Perioperative deaths after mitral valve operations may be overestimated by contemporary risk models.

Ann Thorac Surg 2014 Aug 24;98(2):605-10; discussion 610. Epub 2014 Jun 24.

Division of Cardiac Surgery, University of Ottawa, Ottawa, Ontario, Canada.

Background: Percutaneous therapies to manage mitral regurgitation are emerging as an alternative to conventional operations, especially for patients with a high estimated perioperative risk. However, contemporary risk models may not accurately reflect outcomes at reference mitral valve centers. The purpose of this study was to describe perioperative mortality rates after mitral valve operations in a contemporary cohort.

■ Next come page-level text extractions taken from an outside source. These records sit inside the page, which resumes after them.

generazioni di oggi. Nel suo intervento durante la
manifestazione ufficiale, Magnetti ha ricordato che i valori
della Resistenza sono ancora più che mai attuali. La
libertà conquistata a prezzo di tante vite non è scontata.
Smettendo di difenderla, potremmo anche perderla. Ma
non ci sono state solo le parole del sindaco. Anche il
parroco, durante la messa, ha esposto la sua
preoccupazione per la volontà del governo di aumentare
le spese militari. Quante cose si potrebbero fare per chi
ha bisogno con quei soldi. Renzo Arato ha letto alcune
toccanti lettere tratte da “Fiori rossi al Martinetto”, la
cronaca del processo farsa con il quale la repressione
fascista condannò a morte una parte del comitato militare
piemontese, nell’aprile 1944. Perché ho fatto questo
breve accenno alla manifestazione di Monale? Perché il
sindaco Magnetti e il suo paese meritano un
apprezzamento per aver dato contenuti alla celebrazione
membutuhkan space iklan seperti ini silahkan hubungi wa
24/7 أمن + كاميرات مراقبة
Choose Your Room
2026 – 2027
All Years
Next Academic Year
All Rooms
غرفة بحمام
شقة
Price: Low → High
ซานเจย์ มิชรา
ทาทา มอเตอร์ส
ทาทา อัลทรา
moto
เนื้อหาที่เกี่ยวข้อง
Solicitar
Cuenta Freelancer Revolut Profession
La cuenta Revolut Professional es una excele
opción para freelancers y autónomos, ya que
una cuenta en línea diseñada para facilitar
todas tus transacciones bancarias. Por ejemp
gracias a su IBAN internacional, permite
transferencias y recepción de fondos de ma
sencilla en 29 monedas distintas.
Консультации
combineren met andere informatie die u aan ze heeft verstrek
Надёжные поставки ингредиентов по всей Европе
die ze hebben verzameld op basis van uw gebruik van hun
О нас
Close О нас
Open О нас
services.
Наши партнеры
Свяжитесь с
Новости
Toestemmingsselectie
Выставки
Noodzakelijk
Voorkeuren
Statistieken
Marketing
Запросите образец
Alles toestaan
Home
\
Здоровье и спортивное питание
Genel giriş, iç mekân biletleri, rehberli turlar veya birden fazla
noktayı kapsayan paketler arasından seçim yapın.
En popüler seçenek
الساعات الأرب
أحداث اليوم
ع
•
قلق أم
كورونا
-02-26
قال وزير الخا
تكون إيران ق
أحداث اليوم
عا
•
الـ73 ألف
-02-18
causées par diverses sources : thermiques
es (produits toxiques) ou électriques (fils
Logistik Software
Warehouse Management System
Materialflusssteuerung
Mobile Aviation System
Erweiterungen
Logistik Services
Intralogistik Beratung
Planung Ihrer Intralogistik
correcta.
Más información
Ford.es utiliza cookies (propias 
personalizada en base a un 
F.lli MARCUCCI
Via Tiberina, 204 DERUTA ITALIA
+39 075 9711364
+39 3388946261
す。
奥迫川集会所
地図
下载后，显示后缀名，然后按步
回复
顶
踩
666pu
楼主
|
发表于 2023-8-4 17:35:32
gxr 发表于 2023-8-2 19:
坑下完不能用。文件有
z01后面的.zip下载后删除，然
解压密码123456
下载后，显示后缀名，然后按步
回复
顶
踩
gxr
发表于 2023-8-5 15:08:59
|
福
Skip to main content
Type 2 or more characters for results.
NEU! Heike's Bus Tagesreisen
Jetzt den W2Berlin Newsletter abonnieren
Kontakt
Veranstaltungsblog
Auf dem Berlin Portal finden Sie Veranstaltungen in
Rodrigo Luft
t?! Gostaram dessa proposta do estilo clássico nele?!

Methods: Between 2001 and 2011, 1,154 patients underwent mitral valve operations at a reference center. Of these, 851 underwent repair and 303 underwent replacement. Concomitant coronary artery bypass grafting was performed in 201 (17%). The Society of Thoracic Surgeons (STS) risk score version 2.73 and European System for Cardiac Operative Risk Evaluation (EuroSCORE) II were used to estimate the number of perioperative deaths.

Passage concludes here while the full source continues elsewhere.